In a continuing effort to delay a hearing on the merits of the case, Defendant Jack Iker and other former diocesan leaders on November 13 filed a petition for writ of mandamus with the Second Court of Appeals in Fort Worth, seeking a review of Judge John Chupp’s October 2 ruling on their Rule 12 motion. The court issued a temporary stay of the proceedings in the trial court. The Episcopal plaintiffs and their counsel will file responses.
Additionally, on November 17 a number of groups claiming to be congregations under the authority of former Bishop Iker and the Anglican Province of the Southern Cone and using the names of some of the Episcopal congregations in the Diocese, filed a plea in intervention.
They are seeking a declaratory judgment that they, not the continuing Episcopal congregations or the continuing Diocese or the Episcopal Church, are entitled to the beneficial use and control of the property held in trust by the Diocesan Corporation for the use and benefit of the Episcopal congregations for which the property was acquired.

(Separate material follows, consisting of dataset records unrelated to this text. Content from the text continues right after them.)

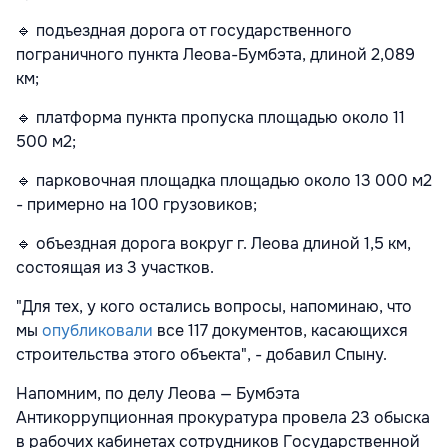
🔹 подъездная дорога от государственного
пограничного пункта Леова-Бумбэта, длиной 2,089
км;
🔹 платформа пункта пропуска площадью около 11
500 м2;
🔹 парковочная площадка площадью около 13 000 м2
- примерно на 100 грузовиков;
🔹 объездная дорога вокруг г. Леова длиной 1,5 км,
состоящая из 3 участков.
"Для тех, у кого остались вопросы, напоминаю, что
мы
опубликовали
все 117 документов, касающихся
строительства этого объекта", - добавил Спыну.
Напомним, по делу Леова — Бумбэта
Антикоррупционная прокуратура провела 23 обыска
в рабочих кабинетах сотрудников Государственной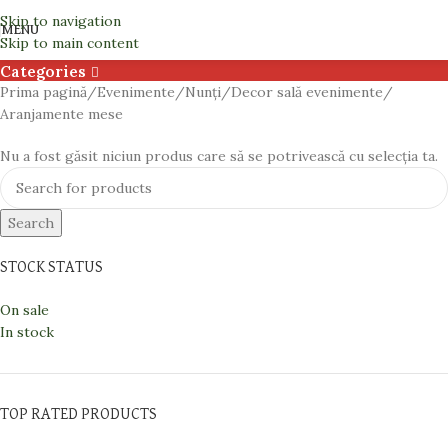
Aranjamente mese
Skip to navigation
MENU
Skip to main content
Categories
Prima pagină
Evenimente
Nunți
Decor sală evenimente
Aranjamente mese
Nu a fost găsit niciun produs care să se potrivească cu selecția ta.
Search
STOCK STATUS
On sale
In stock
TOP RATED PRODUCTS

The defendants and leaders of these intervening groups claim to have left the Episcopal Church and since November 15, 2008 to be under authority of the Anglican Province of the Southern Cone, yet they continue to claim authority to control real and personal property, including funds, that was acquired for the use and benefit of the Episcopal Church for more than 170 years in this diocese.
Despite the claims of the defendants and intervenors, the congregational property remains subject to the trust interest of the Episcopal Church and its Episcopal Diocese of Fort Worth, under Church Canon I.7.4 (“Dennis Canon”) which since before 1982 provides that an Episcopal congregation can exercise control over the real and personal property held for the benefit of the congregation only so long as the particular congregation remains a part of and subject to the Episcopal Church and its Constitution and Canons.

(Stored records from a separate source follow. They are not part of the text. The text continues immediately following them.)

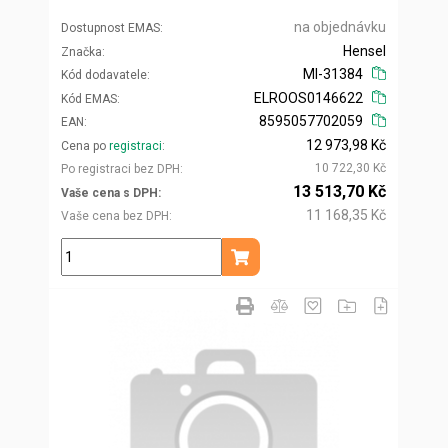
na objednávku
Dostupnost EMAS
Hensel
Značka
MI-31384
Kód dodavatele
ELROOS0146622
Kód EMAS
8595057702059
EAN
12 973,98 Kč
Cena po
registraci
10 722,30 Kč
Po registraci bez DPH
13 513,70 Kč
Vaše cena s DPH
11 168,35 Kč
Vaše cena bez DPH
ks
Přidat do košíku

Resolution 3, passed unanimously by the 27th Diocesan Convention on November 14, declares that most of the property now described in this intervention is being held in violation of that condition because it is in the possession and control of those who have left the Episcopal Church and is not being used for the mission of or subject to the Episcopal Church. In related action, the Convention also unanimously declared that certain parishes whose property is under the control of those who have left the Church are now missions.